Ah, the institution that is Sunday lunch. With winter hanging on outside, the inclement weather battering the windows, it really was most fitting to be enjoying the warming comforts of good food and genial company. A five course menu was the order of the day so I hope you’re hungry …
To get things going, a few canapés – little spicy cheese sablés biscuits garnished with sesame and nigella seeds. These crispy morsels punched well above their size in terms of flavour and texture. In contrast was vibrant beetroot & goat’s cheese macarons. The macaron shells were flavoured with freeze dried beetroot powder and then filled with a mousse of goat’s cheese and more beetroot powder. A marriage made in heaven.
A bread basket filled with focaccia simply flavoured with rosemary and sea salt kept my guests occupied while plating up the starter. This was accompanied by a dipping bowl filled with Apricot oil (from South Africa) and balsamic vinegar. This was actually my first foray into making focaccia. The first batch went in the bin as I didn’t read the recipe properly. The second batch was up to standard and didn’t suffer the fate of the first lot and actually made it to the dinner table!

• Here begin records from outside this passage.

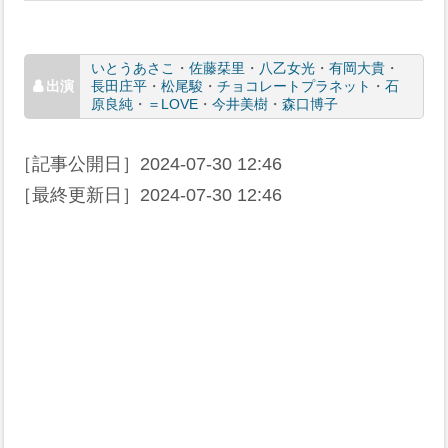
いとうあさこ
・
佐藤栞里
・
八乙女光
・
有岡大貴
・
長田庄平
・
松尾駿
・
チョコレートプラネット
・
石
原良純
・
＝LOVE
・
今井美樹
・
森口博子
［記事公開日］
2024-07-30 12:46
［最終更新日］
2024-07-30 12:46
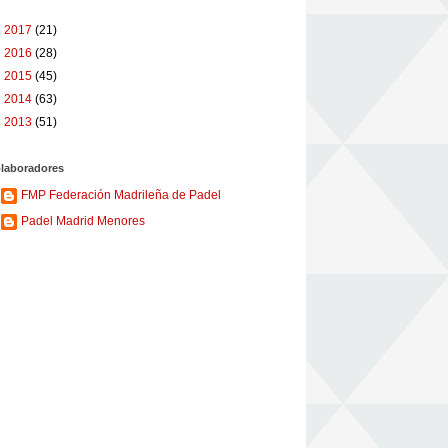
►
2017
(21)
►
2016
(28)
►
2015
(45)
►
2014
(63)
►
2013
(51)
laboradores
FMP Federación Madrileña de Padel
Padel Madrid Menores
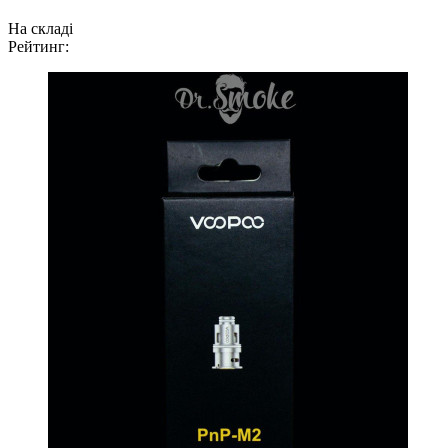
На складі
Рейтинг:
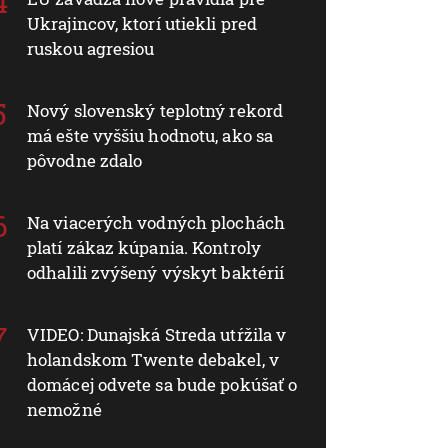
Ukrajincov, ktorí utiekli pred
ruskou agresiou
Nový slovenský teplotný rekord
má ešte vyššiu hodnotu, ako sa
pôvodne zdalo
Na viacerých vodných plochách
platí zákaz kúpania. Kontroly
odhalili zvýšený výskyt baktérií
VIDEO: Dunajská Streda utŕžila v
holandskom Twente debakel, v
domácej odvete sa bude pokúšať o
nemožné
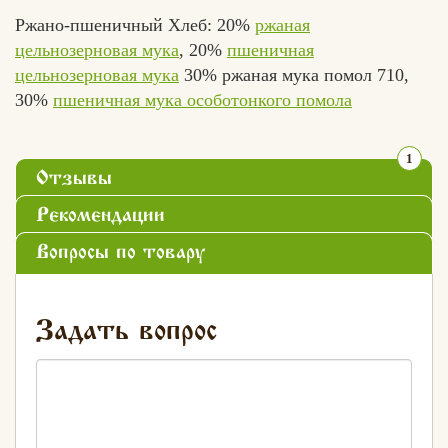
Ржано-пшеничный Хлеб: 20%
ржаная
цельнозерновая мука
, 20%
пшеничная
цельнозерновая мука
30% ржаная мука помол 710,
30%
пшеничная мука особотонкого помола
1
Отзывы
Рекомендации
Вопросы по товару
Задать вопрос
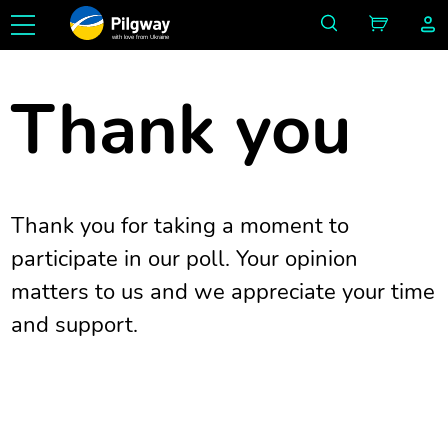
with love from Ukraine
Thank you
Thank you for taking a moment to
participate in our poll. Your opinion
matters to us and we appreciate your time
and support.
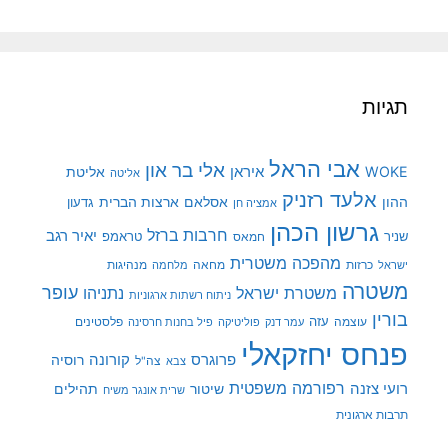
תגיות
אבי הראל
אלי בר און
איראן
WOKE
אליטת
אליטה
אלעד רזניק
ההון
אסלאם
ארצות הברית
גדעון
אמציה חן
גרשון הכהן
חרבות ברזל
יאיר רגב
שניר
טראמפ
חמאס
מהפכה משטרית
מנהיגות
ישראל
כרזות
מחאה
מלחמה
משטרה
עופר
משטרת ישראל
נתניהו
ניתוח רשתות ארגוניות
בורין
עוצמה
עזה
פלסטינים
עמר דנק
פוליטיקה
פיל בחנות חרסינה
פנחס יחזקאלי
קורונה
פרוגרס
רוסיה
צה"ל
צבא
רפורמה משפטית
רועי צזנה
שיטור
תהילים
שרית אונגר משיח
תרבות ארגונית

The starter was Socca with roasted cherry tomatoes and caramelised onions. Socca, unleavened pancakes made with garam flour, are almost like blinis in taste and texture. This recipe was inspired by Yotam Ottolenghi’s recipe. This dish is simplicity itself with so few ingredients whose flavours are sublime. It is served warm with a blob of crème fraiche to round it all off.
Main course was a pork & beef meatloaf flavoured with thyme (from my herb box) and baked slowly in a bain marie in a relatively cool oven for several hours. The pickled cabbage provided texture and a sourness that complemented the richness of the meat and creaminess of the mashed potatoes. Dried cured streaky bacon from my local butcher provided the required crispy finishing touch.

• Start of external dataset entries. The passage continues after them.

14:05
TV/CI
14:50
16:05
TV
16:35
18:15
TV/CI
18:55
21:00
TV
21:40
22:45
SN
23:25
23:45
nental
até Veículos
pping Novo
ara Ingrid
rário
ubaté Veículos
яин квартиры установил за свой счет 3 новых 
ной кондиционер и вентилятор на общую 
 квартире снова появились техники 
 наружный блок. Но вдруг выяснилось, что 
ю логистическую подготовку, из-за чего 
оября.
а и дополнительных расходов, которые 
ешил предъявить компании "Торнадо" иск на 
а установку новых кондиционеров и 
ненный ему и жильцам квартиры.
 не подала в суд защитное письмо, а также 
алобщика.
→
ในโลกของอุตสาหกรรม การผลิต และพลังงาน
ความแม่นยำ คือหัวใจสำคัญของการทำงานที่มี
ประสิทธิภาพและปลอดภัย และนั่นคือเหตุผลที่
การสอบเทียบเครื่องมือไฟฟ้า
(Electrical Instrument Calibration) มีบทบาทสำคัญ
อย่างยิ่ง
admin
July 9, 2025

Dessert provided a light and refreshing conclusion to the menu. A citrus soufflé, made from lemons and limes, with my chocolate ice cream. The ‘cappuccino’ effect was by virtue of whipping up skimmed milk giving a cream like finish. I must say I was very relieved to see the soufflés rising proudly above the rim of their ramekin vessels!

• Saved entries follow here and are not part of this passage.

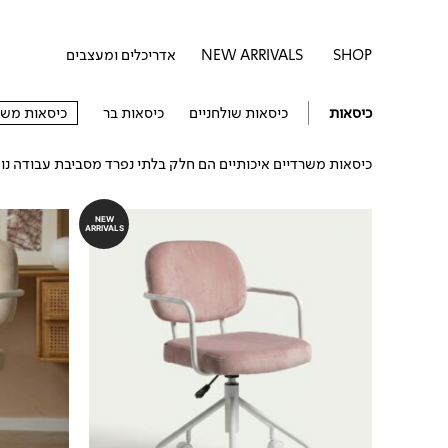
דילוג
לתוכן
לתוכן
פתח SHOP
SHOP
NEW ARRIVALS
אדריכלים ומעצבים
כיסאות
כיסאות שולחניים
כיסאות בר
כיסאות משר
כיסאות משרדיים איכותיים הם חלק בלתי נפרד מסביבת עבודה נוח
NEW
ARRIVALS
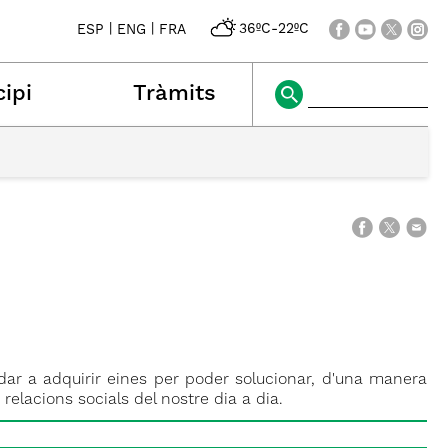
|
|
36ºC
-
22ºC
ESP
ENG
FRA
ipi
Tràmits
judar a adquirir eines per poder solucionar, d'una manera
relacions socials del nostre dia a dia.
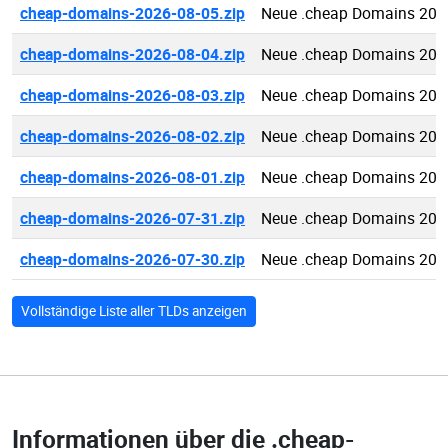
cheap-domains-2026-08-05.zip
Neue .cheap Domains 202
cheap-domains-2026-08-04.zip
Neue .cheap Domains 202
cheap-domains-2026-08-03.zip
Neue .cheap Domains 202
cheap-domains-2026-08-02.zip
Neue .cheap Domains 202
cheap-domains-2026-08-01.zip
Neue .cheap Domains 202
cheap-domains-2026-07-31.zip
Neue .cheap Domains 202
cheap-domains-2026-07-30.zip
Neue .cheap Domains 202
Vollständige Liste aller TLDs anzeigen
Informationen über die
.cheap-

Tea and coffee followed accompanied by mini morsels of sweetness – chocolate rum truffles and tishpisti. I was inspired to make this from a recent book I had read in which this was referred. This delicacy is Sephardic in origin. There are a host of different recipes for it. The one I chose was dense cake, soaked in a syrup and decorated with flaked almonds. I had to refill the petit fours serving dish with both treats such were they consumed!